Each line of the listing below that includes "tool" should be reported.
---------------
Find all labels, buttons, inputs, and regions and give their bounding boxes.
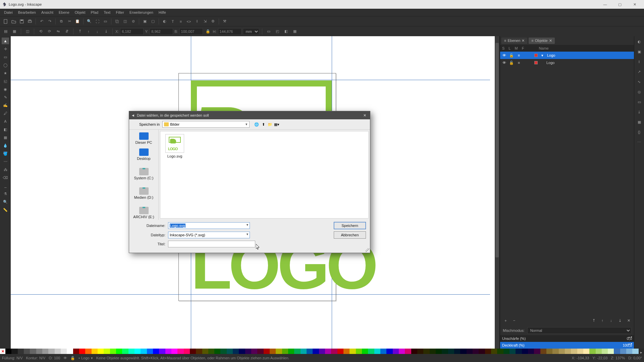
color-swatch[interactable] [350,349,356,354]
color-swatch[interactable] [552,349,558,354]
print-icon[interactable] [26,18,34,25]
color-swatch[interactable] [331,349,337,354]
blur-slider[interactable]: Unschärfe (%)0,0 ▲▼ [500,335,634,342]
raise-top-icon[interactable]: ⤒ [76,28,84,35]
color-swatch[interactable] [596,349,602,354]
fill-value[interactable]: N/V [16,356,22,360]
color-swatch[interactable] [239,349,245,354]
color-swatch[interactable] [227,349,233,354]
color-swatch[interactable] [473,349,479,354]
color-swatch[interactable] [467,349,473,354]
eraser-tool-icon[interactable]: ⌫ [2,174,9,181]
color-swatch[interactable] [325,349,331,354]
unit-select[interactable]: mm [243,28,259,35]
color-swatch[interactable] [61,349,67,354]
color-swatch[interactable] [583,349,589,354]
xml-editor-icon[interactable]: <> [185,18,193,25]
paste-icon[interactable]: 📋 [74,18,81,25]
color-swatch[interactable] [55,349,61,354]
raise-icon[interactable]: ↑ [85,28,92,35]
3dbox-tool-icon[interactable]: ◱ [2,78,9,84]
expand-icon[interactable]: ▾ [540,53,545,58]
color-swatch[interactable] [122,349,128,354]
color-swatch[interactable] [42,349,48,354]
menu-bearbeiten[interactable]: Bearbeiten [15,10,39,15]
color-swatch[interactable] [73,349,79,354]
color-swatch[interactable] [294,349,300,354]
color-swatch[interactable] [165,349,171,354]
color-swatch[interactable] [356,349,362,354]
color-swatch[interactable] [632,349,638,354]
color-swatch[interactable] [177,349,183,354]
color-swatch[interactable] [24,349,30,354]
menu-text[interactable]: Text [101,10,113,15]
collapse-all-icon[interactable]: ⤒ [590,317,597,324]
tab-layers[interactable]: ≡ Ebenen ✕ [501,38,527,44]
color-swatch[interactable] [104,349,110,354]
color-swatch[interactable] [454,349,460,354]
color-swatch[interactable] [571,349,577,354]
color-swatch[interactable] [11,349,17,354]
color-swatch[interactable] [214,349,220,354]
star-tool-icon[interactable]: ★ [2,70,9,76]
dock-fill-icon[interactable]: ◐ [636,38,643,45]
color-swatch[interactable] [288,349,294,354]
color-swatch[interactable] [614,349,620,354]
color-swatch[interactable] [497,349,503,354]
color-swatch[interactable] [602,349,608,354]
text-tool-icon[interactable]: A [2,118,9,125]
color-swatch[interactable] [399,349,405,354]
color-swatch[interactable] [448,349,454,354]
color-swatch[interactable] [208,349,214,354]
menu-datei[interactable]: Datei [1,10,15,15]
clone-icon[interactable]: ◫ [121,18,129,25]
document-properties-icon[interactable]: ⚙ [209,18,217,25]
lock-icon[interactable]: 🔓 [509,53,514,58]
move-down-icon[interactable]: ↓ [608,317,614,324]
delete-icon[interactable]: ✕ [625,317,632,324]
dropper-tool-icon[interactable]: 💧 [2,142,9,149]
folder-select[interactable]: Bilder ▼ [162,121,250,128]
menu-objekt[interactable]: Objekt [72,10,88,15]
lock-toggle-icon[interactable]: 🔓 [70,356,75,360]
color-swatch[interactable] [491,349,497,354]
color-swatch[interactable] [153,349,159,354]
bezier-tool-icon[interactable]: ✍ [2,102,9,109]
go-back-icon[interactable]: 🌐 [254,121,260,127]
object-name[interactable]: Logo [547,53,555,57]
dock-swatches-icon[interactable]: ▦ [636,119,643,125]
dock-selectors-icon[interactable]: {} [636,129,643,135]
color-swatch[interactable] [141,349,147,354]
color-swatch[interactable] [257,349,263,354]
color-swatch[interactable] [36,349,42,354]
color-swatch[interactable] [368,349,374,354]
text-dialog-icon[interactable]: T [169,18,176,25]
window-maximize-button[interactable]: ▢ [612,0,627,9]
place-system[interactable]: System (C:) [130,163,157,183]
color-swatch[interactable] [516,349,522,354]
color-swatch[interactable] [18,349,24,354]
color-swatch[interactable] [264,349,270,354]
color-swatch[interactable] [522,349,528,354]
x-input[interactable] [120,28,144,35]
color-swatch[interactable] [380,349,386,354]
visibility-icon[interactable]: 👁 [501,53,507,57]
color-swatch[interactable] [196,349,202,354]
up-folder-icon[interactable]: ⬆ [260,121,266,127]
unlink-clone-icon[interactable]: ⊘ [129,18,137,25]
duplicate-icon[interactable]: ⿻ [113,18,121,25]
menu-filter[interactable]: Filter [113,10,126,15]
color-swatch[interactable] [184,349,190,354]
select-all-icon[interactable]: ▦ [11,28,18,35]
dock-object-icon[interactable]: ▣ [636,48,643,55]
color-swatch[interactable] [190,349,196,354]
current-layer[interactable]: • Logo ▾ [78,356,93,360]
height-input[interactable] [218,28,241,35]
ungroup-icon[interactable]: ▢ [149,18,157,25]
color-swatch[interactable] [147,349,153,354]
lock-aspect-icon[interactable]: 🔒 [204,28,212,35]
color-swatch[interactable] [220,349,226,354]
open-file-icon[interactable] [10,18,17,25]
color-swatch[interactable] [608,349,614,354]
filename-input[interactable]: Logo.svg▼ [168,222,250,229]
---------------
◆ SOLUTION TO THIS TASK ◆
eraser-tool-icon[interactable]: ⌫ [2,174,9,181]
3dbox-tool-icon[interactable]: ◱ [2,78,9,84]
star-tool-icon[interactable]: ★ [2,70,9,76]
text-tool-icon[interactable]: A [2,118,9,125]
dropper-tool-icon[interactable]: 💧 [2,142,9,149]
bezier-tool-icon[interactable]: ✍ [2,102,9,109]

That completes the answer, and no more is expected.